A majority of smear positive pulmonary tuberculosis patients with diabetes mellitus had bilateral pulmonary lesion (56.8%) on chest X-ray, whereas bilateral chest x-ray lesions were found among 43.2% of these patients. This association of comorbidity of diabetes mellitus and Pulmonary TB with the extent of chest X-ray lesion was found to be statistically significant. Accordingly, patients with other associated co-morbid conditions like hypertension and anaemia were also found to have unilateral chest X-ray lesions (73.9% and 71.9% respectively) whereas bilateral chest X-ray lesions were found among 26.1% and 28.1% of hypertensive and anaemic comorbid condition patients. Although a higher percentage of hypertensive and anaemic patients had unilateral chest x-ray lesions, these associations were not significant.

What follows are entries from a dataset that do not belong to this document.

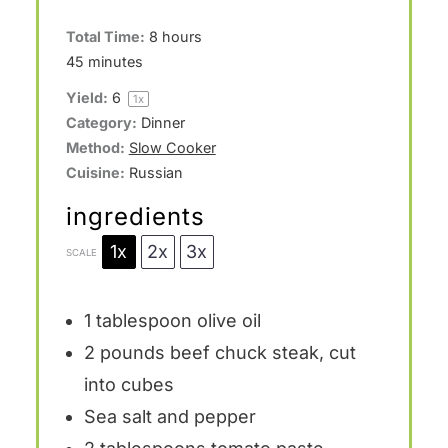
Total Time:
8 hours
45 minutes
Yield:
6
1
x
Category:
Dinner
Method:
Slow Cooker
Cuisine:
Russian
ingredients
1x
2x
3x
SCALE
1
tablespoon olive oil
2
pounds beef chuck steak, cut
into cubes
Sea salt and pepper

In our study, Bilateral lesions were found more frequently in patients with diabetes mellitus, which was statistically significant (p<0.05) (Table 17). We also found that atypical lesions were higher in diabetes mellitus (Table 18). Huang et al 26., conducted a study to evaluate influence of glycemic status on radiological manifestations in pulmonary TB. They found that atypical radiological presentations of PTB were more common in DM patients. 27

It is evident from various studies that atypical presentation of chest radiography among PTB is more prevalent among diabetic PTB patients. Hence, cautious has to be exercised while interpreting atypical presentations in Chest X-ray among such patients due to possibility of atypical and extensive pulmonary lesions. 23

Conclusions

Infiltration and cavitary lesions were found in majority of newly diagnosed sputum positive pulmonary tuberculosis patients. Lower zone involvement was found more frequently in female group and bilateral involvement and atypical lesions were seen more frequently in pulmonary TB patients with diabetes mellitus. Higher rates of co-morbid conditions like diabetes mellitus, cardiovascular disorders and chronic obstructive pulmonary disease among elderly TB patients were noted. PTB with diabetes patients had higher bacillary load. Atypical presentation and high bacterial load at time of diagnosis was commonly seen in the elderly. Thus, atypical clinico-radiological manifestation of tuberculosis in older persons can result in delay in diagnosis and initiation of treatment. Hence high index of suspicion is essential to early diagnosis and management, thereby reducing morbidity and mortality amongst the patients and diminish the spread of tuberculosis in the community.

Recommendations

Higher rates of co-morbid conditions like diabetes mellitus, cardiovascular disorders and chronic obstructive pulmonary disease among elderly TB patients highlights the need for actively screen for common co morbidities in patient with pulmonary tuberculosis, which may otherwise go undiagnosed, especially in developing countries where services for non-communicable diseases are vastly under developed. Especially in developing countries where services for non-communicable diseases are vastly under developed. Evidence of significant association of higher bacillary load and atypical presentation among diabetic as well as elderly pulmonary TB patients, highlight the importance of having high index of suspicion for early diagnosis and management, thereby reducing morbidity and mortality amongst the patients and diminish the spread of tuberculosis in the community.

Strengths of the study

The study has provided valuable information about the prevalence of OSA in metabolic syndrome. The study has shown the levels of metabolic dysfunctions that exist in the various grades of severity of OSA.

Limitations

Study are that generalization of results cannot be made from this hospital based cross-sectional study. Study also excluded HIV patients which may be one of the common co-morbidity among pulmonary tuberculosis patients

Acknowledgement

None.

Source of Funding

No financial support was received for the work within this manuscript.

Conflict of Interest

The authors declare that they have no conflict of interest.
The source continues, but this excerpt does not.